#### SUPPLIED MATERIAL
★ ★ ★ ★ ★
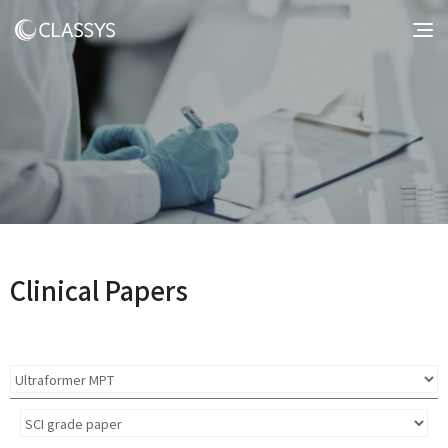
Clinical Papers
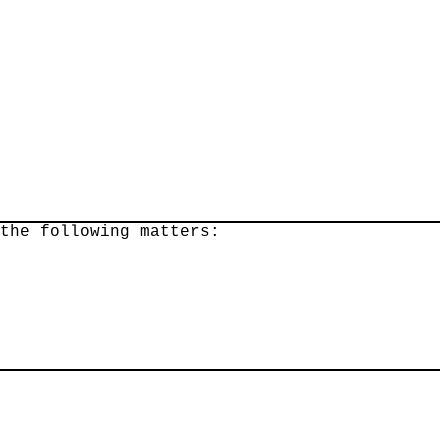
 the following matters:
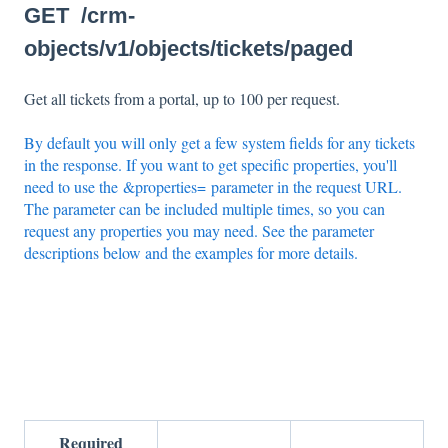
GET /crm-
objects/v1/objects/tickets/paged
Get all tickets from a portal, up to 100 per request.
By default you will only get a few system fields for any tickets
in the response. If you want to get specific properties, you'll
need to use the &properties= parameter in the request URL.
The parameter can be included multiple times, so you can
request any properties you may need. See the parameter
descriptions below and the examples for more details.
Required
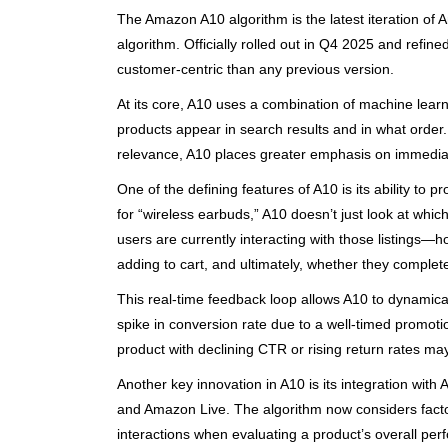
The Amazon A10 algorithm is the latest iteration of
algorithm. Officially rolled out in Q4 2025 and refi
customer-centric than any previous version.
At its core, A10 uses a combination of machine learn
products appear in search results and in what order. 
relevance, A10 places greater emphasis on immedia
One of the defining features of A10 is its ability to
for “wireless earbuds,” A10 doesn’t just look at which
users are currently interacting with those listings—
adding to cart, and ultimately, whether they complet
This real-time feedback loop allows A10 to dynamical
spike in conversion rate due to a well-timed promotio
product with declining CTR or rising return rates ma
Another key innovation in A10 is its integration wit
and Amazon Live. The algorithm now considers factor
interactions when evaluating a product’s overall per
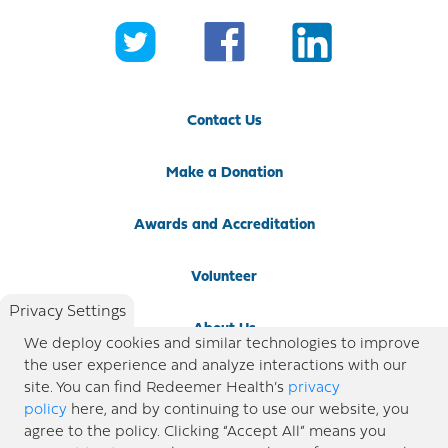
Contact Us
Make a Donation
Awards and Accreditation
Volunteer
Privacy Settings
About Us
We deploy cookies and similar technologies to improve
the user experience and analyze interactions with our
Newsroom
site. You can find Redeemer Health’s
privacy
policy
here, and by continuing to use our website, you
agree to the policy. Clicking “Accept All” means you
Locations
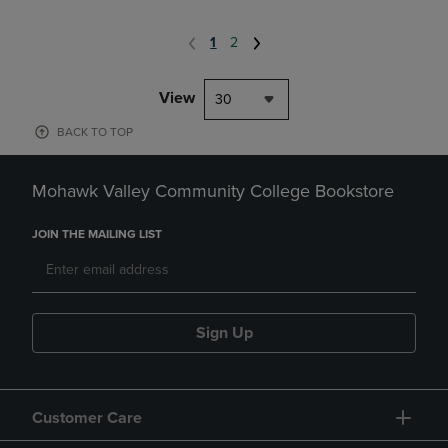
1
2
View
30
BACK TO TOP
Mohawk Valley Community College Bookstore
JOIN THE MAILING LIST
Sign Up
Customer Care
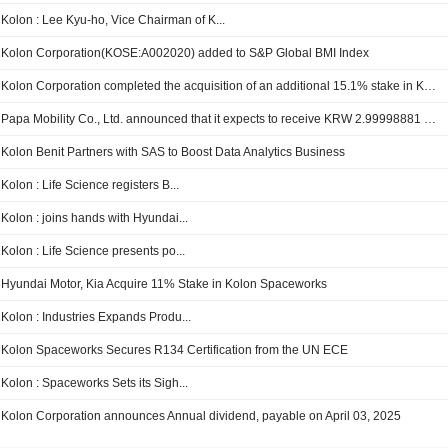
Kolon : Lee Kyu-ho, Vice Chairman of K...
Kolon Corporation(KOSE:A002020) added to S&P Global BMI Index
Kolon Corporation completed the acquisition of an additional 15.1% stake in Kolon Mobility Group Corporation for KRW 38 billion.
Papa Mobility Co., Ltd. announced that it expects to receive KRW 2.99998881 billion in funding from Kolon Corporation
Kolon Benit Partners with SAS to Boost Data Analytics Business
Kolon : Life Science registers B...
Kolon : joins hands with Hyundai...
Kolon : Life Science presents po...
Hyundai Motor, Kia Acquire 11% Stake in Kolon Spaceworks
Kolon : Industries Expands Produ...
Kolon Spaceworks Secures R134 Certification from the UN ECE
Kolon : Spaceworks Sets its Sigh...
Kolon Corporation announces Annual dividend, payable on April 03, 2025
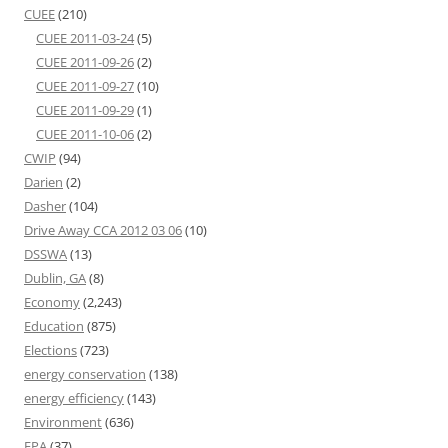
CUEE
(210)
CUEE 2011-03-24
(5)
CUEE 2011-09-26
(2)
CUEE 2011-09-27
(10)
CUEE 2011-09-29
(1)
CUEE 2011-10-06
(2)
CWIP
(94)
Darien
(2)
Dasher
(104)
Drive Away CCA 2012 03 06
(10)
DSSWA
(13)
Dublin, GA
(8)
Economy
(2,243)
Education
(875)
Elections
(723)
energy conservation
(138)
energy efficiency
(143)
Environment
(636)
EPA
(37)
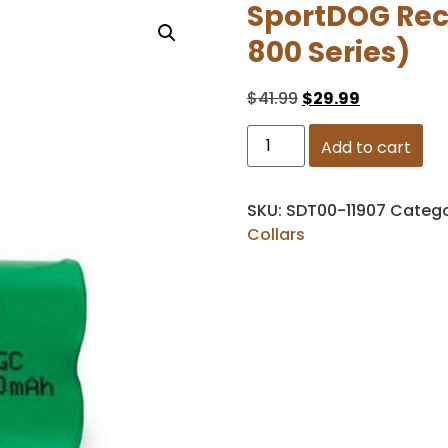
SportDOG Rece
800 Series)
$
41.99
$
29.99
Add to cart
SKU:
SDT00-11907
Catego
Collars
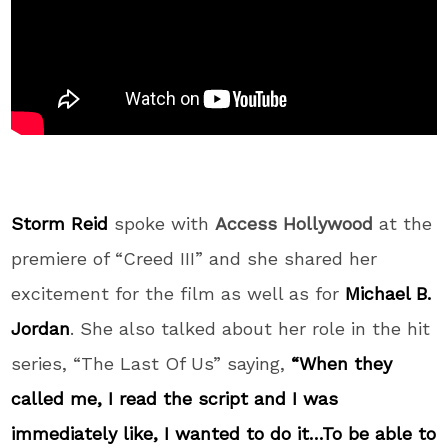
Storm Reid
spoke with
Access Hollywood
at the
premiere of “Creed III” and she shared her
excitement for the film as well as for
Michael B.
Jordan
. She also talked about her role in the hit
series, “The Last Of Us” saying,
“When they
called me, I read the script and I was
immediately like, I wanted to do it…To be able to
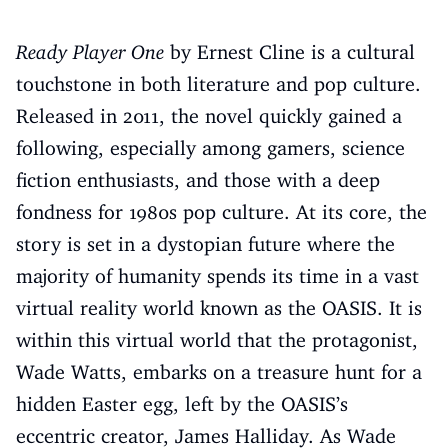
Ready Player One
by Ernest Cline is a cultural
touchstone in both literature and pop culture.
Released in 2011, the novel quickly gained a
following, especially among gamers, science
fiction enthusiasts, and those with a deep
fondness for 1980s pop culture. At its core, the
story is set in a dystopian future where the
majority of humanity spends its time in a vast
virtual reality world known as the OASIS. It is
within this virtual world that the protagonist,
Wade Watts, embarks on a treasure hunt for a
hidden Easter egg, left by the OASIS’s
eccentric creator, James Halliday. As Wade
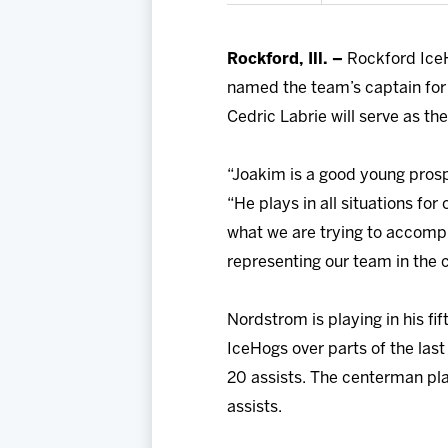
Rockford, Ill. –
Rockford Ice
named the team’s captain for
Cedric Labrie will serve as the
“Joakim is a good young prosp
“He plays in all situations f
what we are trying to accompli
representing our team in the
Nordstrom is playing in his f
IceHogs over parts of the las
20 assists. The centerman pla
assists.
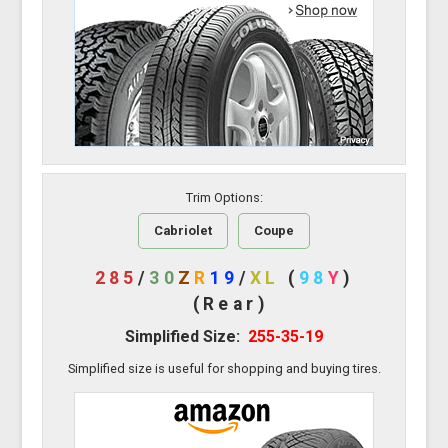
Trim Options:
Cabriolet
Coupe
285
/
30
Z
R
19
/
XL
(
98
Y
)
(Rear)
Simplified Size:
255-35-19
Simplified size is useful for shopping and buying tires.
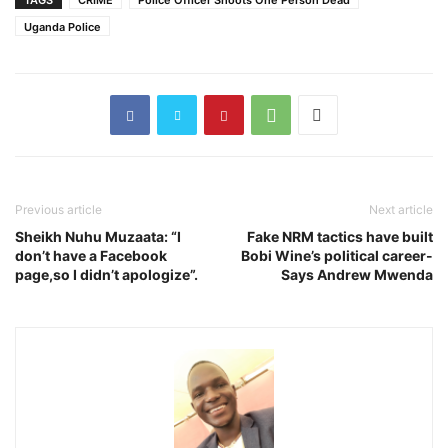
TAGS
CRIME
Police Officer Shoots One Person Dead
Uganda Police
Previous article
Next article
Sheikh Nuhu Muzaata: “I
Fake NRM tactics have built
don’t have a Facebook
Bobi Wine’s political career-
page,so I didn’t apologize”.
Says Andrew Mwenda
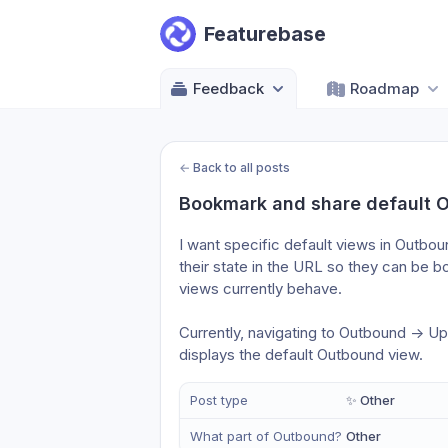
Featurebase
Feedback
Roadmap
←
Back to all posts
Bookmark and share default 
I want specific default views in Outbou
their state in the URL so they can be b
views currently behave. 
Currently, navigating to Outbound -> Up
displays the default Outbound view.
Post type
✨ Other
What part of Outbound?
Other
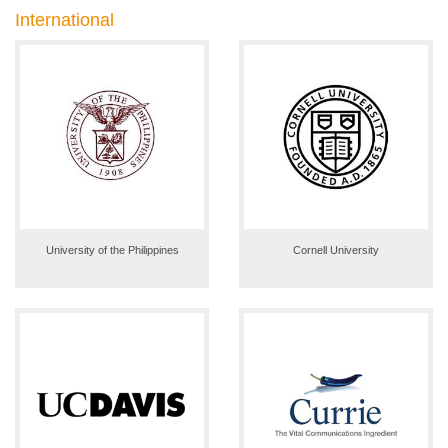
International
University of the Philippines
Cornell University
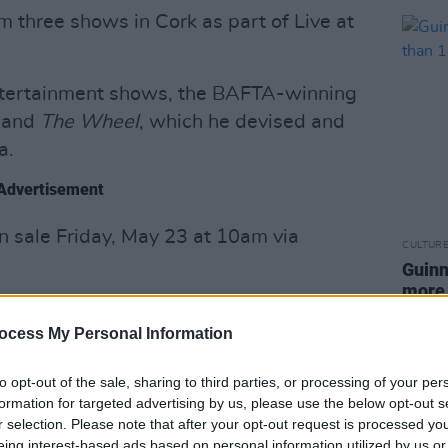
rm three shows in Cork as part of Live at
ntertainment shows, the BAFTA-winning
and
The Wheel
, which he devised and
a.
Advertisement
on sale Friday, May 23 at 10am via
CULTUR
Guinn
more 
ocess My Personal Information
to opt-out of the sale, sharing to third parties, or processing of your per
formation for targeted advertising by us, please use the below opt-out s
r selection. Please note that after your opt-out request is processed y
eing interest-based ads based on personal information utilized by us or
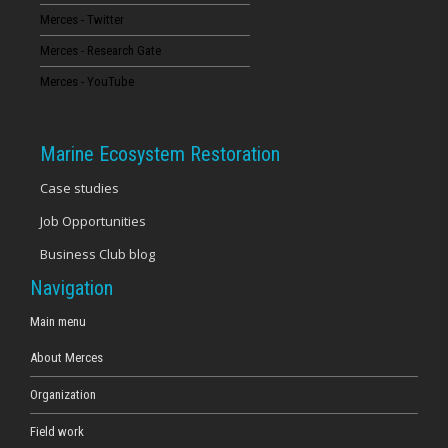
Merces - Twitter
16
Merces - Research Gate
17
Merces - YouTube
18
Marine Ecosystem Restoration
19
Case studies
Job Opportunities
20
Business Club blog
21
Navigation
22
Main menu
About Merces
23
Organization
Field work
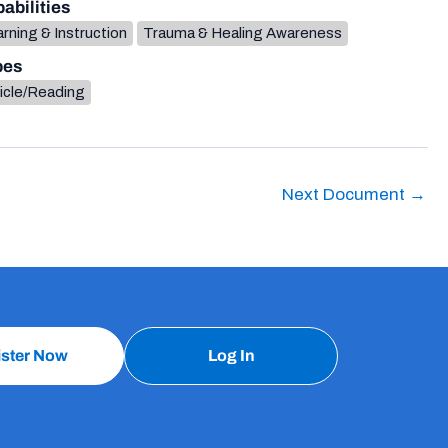
abilities
rning & Instruction
Trauma & Healing Awareness
pes
icle/Reading
Next Document
→
ister Now
Log In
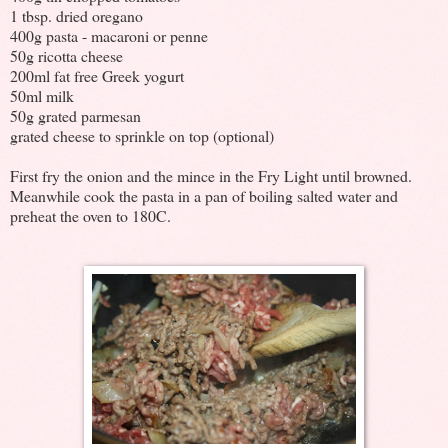
1 tbsp. dried oregano
400g pasta - macaroni or penne
50g ricotta cheese
200ml fat free Greek yogurt
50ml milk
50g grated parmesan
grated cheese to sprinkle on top (optional)
First fry the onion and the mince in the Fry Light until browned.
Meanwhile cook the pasta in a pan of boiling salted water and
preheat the oven to 180C.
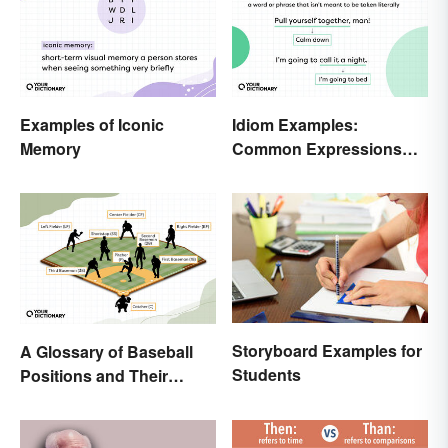
Examples of Iconic
Idiom Examples:
Memory
Common Expressions
and Their Meanings
Storyboard Examples for
A Glossary of Baseball
Students
Positions and Their
Abbreviations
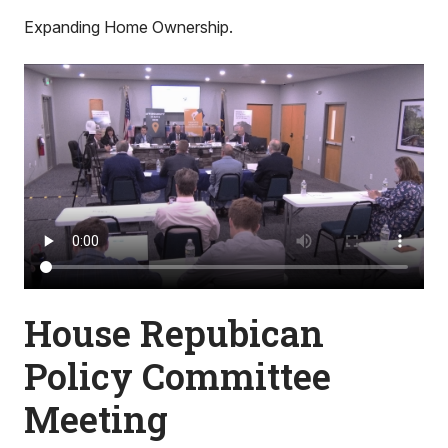
Expanding Home Ownership.
House Repubican
Policy Committee
Meeting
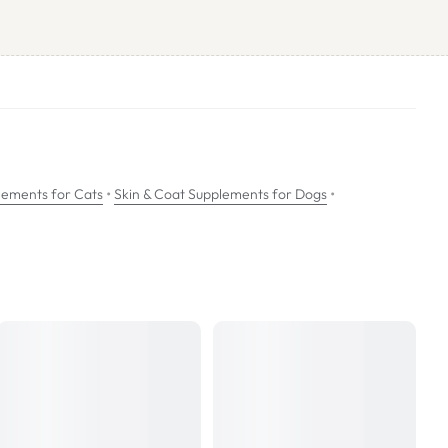
n of anti-inflammatory mediators.
cases of pruritis and inflammation.
•
•
lements for Cats
Skin & Coat Supplements for Dogs
 food.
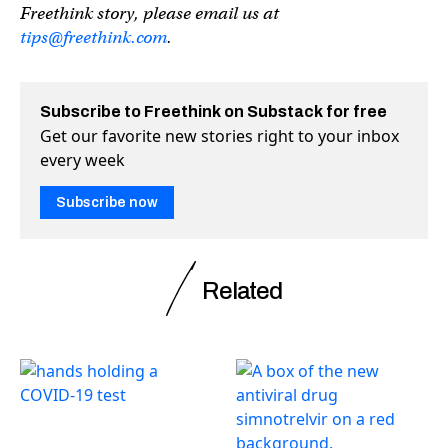
Freethink story, please email us at
tips@freethink.com
.
Subscribe to Freethink on Substack for free
Get our favorite new stories right to your inbox
every week
Subscribe now
Related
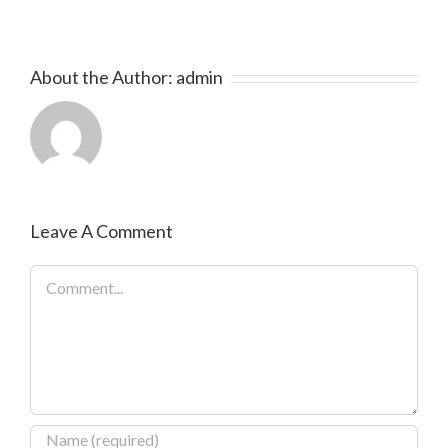
About the Author:
admin
Leave A Comment
Comment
★ ★ ★ ★ ★
#### TASK DESCRIPTION
Restate each line from the start of the listing through the line bearing "This real-time feedback" word for word. Drop the pictures.

#### SOLUTION
Clinical Papers
 the following matters:
GET /crm-
objects/v1/objects/tickets/paged
Get all tickets from a portal, up to 100 per request.
By default you will only get a few system fields for any tickets
in the response. If you want to get specific properties, you'll
need to use the &properties= parameter in the request URL.
The parameter can be included multiple times, so you can
request any properties you may need. See the parameter
descriptions below and the examples for more details.
Required
The Amazon A10 algorithm is the latest iteration of
algorithm. Officially rolled out in Q4 2025 and refi
customer-centric than any previous version.
At its core, A10 uses a combination of machine learn
products appear in search results and in what order. 
relevance, A10 places greater emphasis on immedia
One of the defining features of A10 is its ability to
for “wireless earbuds,” A10 doesn’t just look at which
users are currently interacting with those listings—
adding to cart, and ultimately, whether they complet
This real-time feedback loop allows A10 to dynamical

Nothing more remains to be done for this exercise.